Mexico shows progress through its Fintech Law and its enormous potential, but still faces cautious regulatory measures. Cross-border payments have seen significant growth with the emergence of new business models. But companies must obtain a license under the Fintech Law and meet strict requirements.

This is how, despite the fact that the Aztec country has established a general regulatory framework for cross-border payments and digital assetss, “caution persists.” Consequently, regulatory uncertainty remains a challenge.

Colombia awaits a regulation that has not yet arrived

The situation in Colombia is similar, to a certain extent, to that of Mexico, although the circumstances are different. Bitso highlights the South American country as one of the five largest economies in Latin America, with a dynamic digital economy and a flourishing fintech sector.

However, cash transactions still represent almost half of all payments in the country. Something that may change soon, following the announcement by the Banco de la República of a new interoperable instant payment system and the implementation of a clearing house for low-amount immediate payments.

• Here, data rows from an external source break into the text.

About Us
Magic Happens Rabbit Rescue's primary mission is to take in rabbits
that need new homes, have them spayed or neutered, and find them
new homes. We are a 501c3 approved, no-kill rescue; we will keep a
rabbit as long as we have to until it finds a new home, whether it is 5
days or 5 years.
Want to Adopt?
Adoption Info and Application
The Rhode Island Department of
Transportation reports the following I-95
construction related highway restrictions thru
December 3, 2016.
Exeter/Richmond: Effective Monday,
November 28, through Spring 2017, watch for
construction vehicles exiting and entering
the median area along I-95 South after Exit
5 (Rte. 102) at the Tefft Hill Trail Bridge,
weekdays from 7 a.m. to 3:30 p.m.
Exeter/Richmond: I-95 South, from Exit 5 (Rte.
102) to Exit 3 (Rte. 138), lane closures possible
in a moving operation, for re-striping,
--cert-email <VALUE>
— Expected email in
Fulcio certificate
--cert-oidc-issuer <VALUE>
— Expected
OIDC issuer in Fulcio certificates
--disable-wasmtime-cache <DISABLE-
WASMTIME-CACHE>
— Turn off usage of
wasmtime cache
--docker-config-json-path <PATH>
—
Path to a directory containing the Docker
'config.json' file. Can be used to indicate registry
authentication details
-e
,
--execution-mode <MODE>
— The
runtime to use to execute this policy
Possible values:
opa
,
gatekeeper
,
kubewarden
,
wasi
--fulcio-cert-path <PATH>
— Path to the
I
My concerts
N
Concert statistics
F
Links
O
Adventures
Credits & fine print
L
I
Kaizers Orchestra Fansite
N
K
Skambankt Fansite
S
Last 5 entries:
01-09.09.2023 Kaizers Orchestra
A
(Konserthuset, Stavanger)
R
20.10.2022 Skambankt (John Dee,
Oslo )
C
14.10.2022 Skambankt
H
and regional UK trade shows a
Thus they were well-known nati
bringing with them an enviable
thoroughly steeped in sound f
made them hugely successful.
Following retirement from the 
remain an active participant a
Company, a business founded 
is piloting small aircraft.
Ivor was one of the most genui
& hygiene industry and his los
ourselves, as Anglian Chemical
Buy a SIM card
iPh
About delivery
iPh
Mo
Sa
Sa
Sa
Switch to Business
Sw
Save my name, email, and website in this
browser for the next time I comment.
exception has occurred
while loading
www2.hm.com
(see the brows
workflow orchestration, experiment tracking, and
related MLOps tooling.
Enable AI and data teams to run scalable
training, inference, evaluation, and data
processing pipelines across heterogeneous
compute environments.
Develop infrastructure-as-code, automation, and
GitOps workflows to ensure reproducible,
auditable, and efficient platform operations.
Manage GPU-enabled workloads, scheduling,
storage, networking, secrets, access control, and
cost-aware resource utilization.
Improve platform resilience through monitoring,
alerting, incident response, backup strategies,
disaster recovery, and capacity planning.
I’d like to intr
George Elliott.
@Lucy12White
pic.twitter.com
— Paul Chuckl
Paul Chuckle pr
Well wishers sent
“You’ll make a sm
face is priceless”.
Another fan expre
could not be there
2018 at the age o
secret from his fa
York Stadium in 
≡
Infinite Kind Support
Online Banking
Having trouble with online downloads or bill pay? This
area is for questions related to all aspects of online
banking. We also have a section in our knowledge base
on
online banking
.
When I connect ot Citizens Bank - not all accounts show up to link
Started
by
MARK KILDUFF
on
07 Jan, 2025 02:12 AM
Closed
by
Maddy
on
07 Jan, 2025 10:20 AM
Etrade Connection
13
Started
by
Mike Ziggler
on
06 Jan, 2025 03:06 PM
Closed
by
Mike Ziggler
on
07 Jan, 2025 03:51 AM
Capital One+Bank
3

In the midst of this panorama, the cryptocurrency sector remains unregulated. This, amid some regulatory advances generated by the regulatory sandbox that was installed in 2021 and which concluded in July of this year.

As NoticiasVE has reported, the Colombian bitcoin ecosystem has been waiting for almost two years for the authorities to present a regulation proposal for cryptocurrency exchanges, which has the sector in a kind of limbo and forces companies to operate according to current regulatory frameworks, not suitable for the sector.

Meanwhile, adoption is growing rapidly, as digital banking “and cross-border payments companies must contend with various legal frameworks.” That is why it is expected that the regulations, both in Colombia and Mexico, will be more transparent so that cryptocurrencies enter cross-border payments with force.